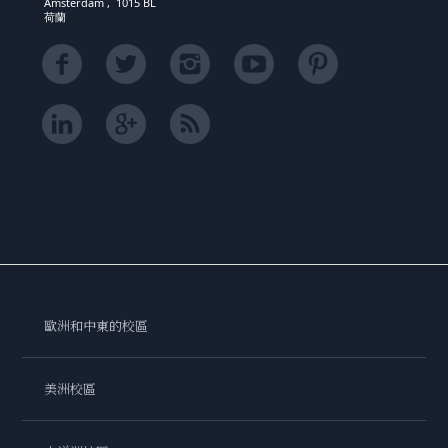
Amsterdam , 1015 BL
荷蘭
歐洲和中東的校區
美洲校區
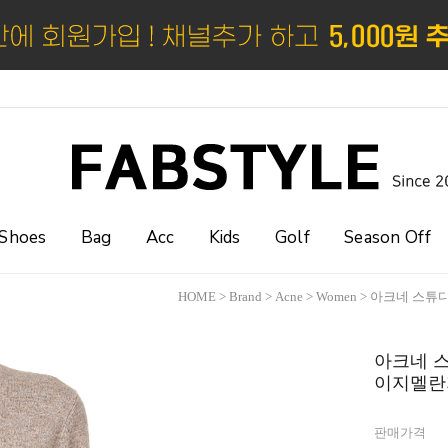
Shoes
Bag
Acc
Kids
Golf
Season Off
HOME
>
Brand
>
Acne
>
Women
> 아크네 스튜디
아크네 스
이지멜란지 
판매가격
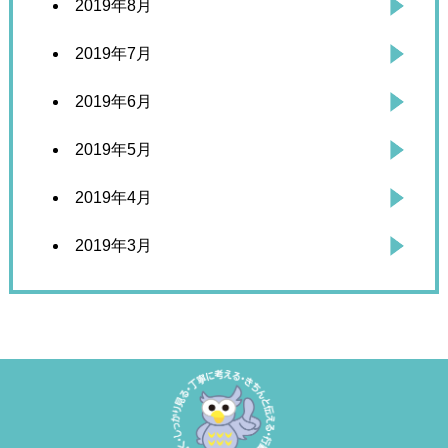
2019年8月
2019年7月
2019年6月
2019年5月
2019年4月
2019年3月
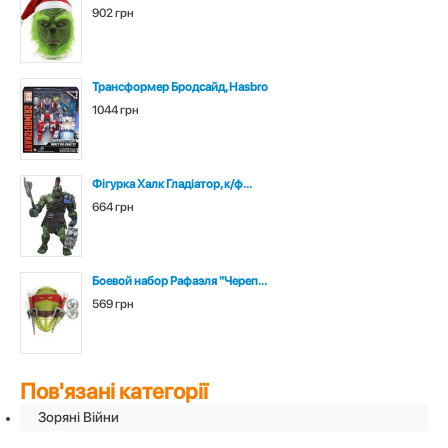
902 грн
Трансформер Бродсайд, Hasbro
1044 грн
Фігурка Халк Гладіатор, к/ф...
664 грн
Боевой набор Рафаэля "Череп...
569 грн
Пов'язані категорії
Зоряні Війни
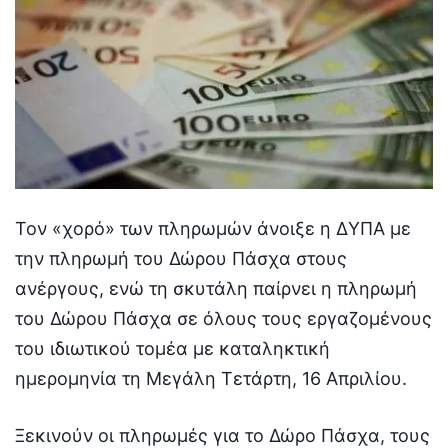
Τον «χορό» των πληρωμών άνοιξε η ΔΥΠΑ με
την πληρωμή του Δώρου Πάσχα στους
ανέργους, ενώ τη σκυτάλη παίρνει η πληρωμή
του Δώρου Πάσχα σε όλους τους εργαζομένους
του ιδιωτικού τομέα με καταληκτική
ημερομηνία τη Μεγάλη Τετάρτη, 16 Απριλίου.
Ξεκινούν οι πληρωμές για το Δώρο Πάσχα, τους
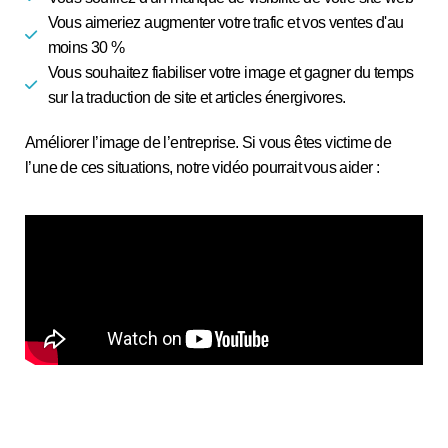
Vous aimeriez augmenter votre trafic et vos ventes d'au
moins 30 %
Vous souhaitez fiabiliser votre image et gagner du temps
sur la traduction de site et articles énergivores.
Améliorer l’image de l’entreprise. Si vous êtes victime de
l’une de ces situations, notre vidéo pourrait vous aider :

- [Task brief] Show every line of the listing that includes the word "Πάσχα".

- [Solution]
την πληρωμή του Δώρου Πάσχα στους
του Δώρου Πάσχα σε όλους τους εργαζομένους
Ξεκινούν οι πληρωμές για το Δώρο Πάσχα, τους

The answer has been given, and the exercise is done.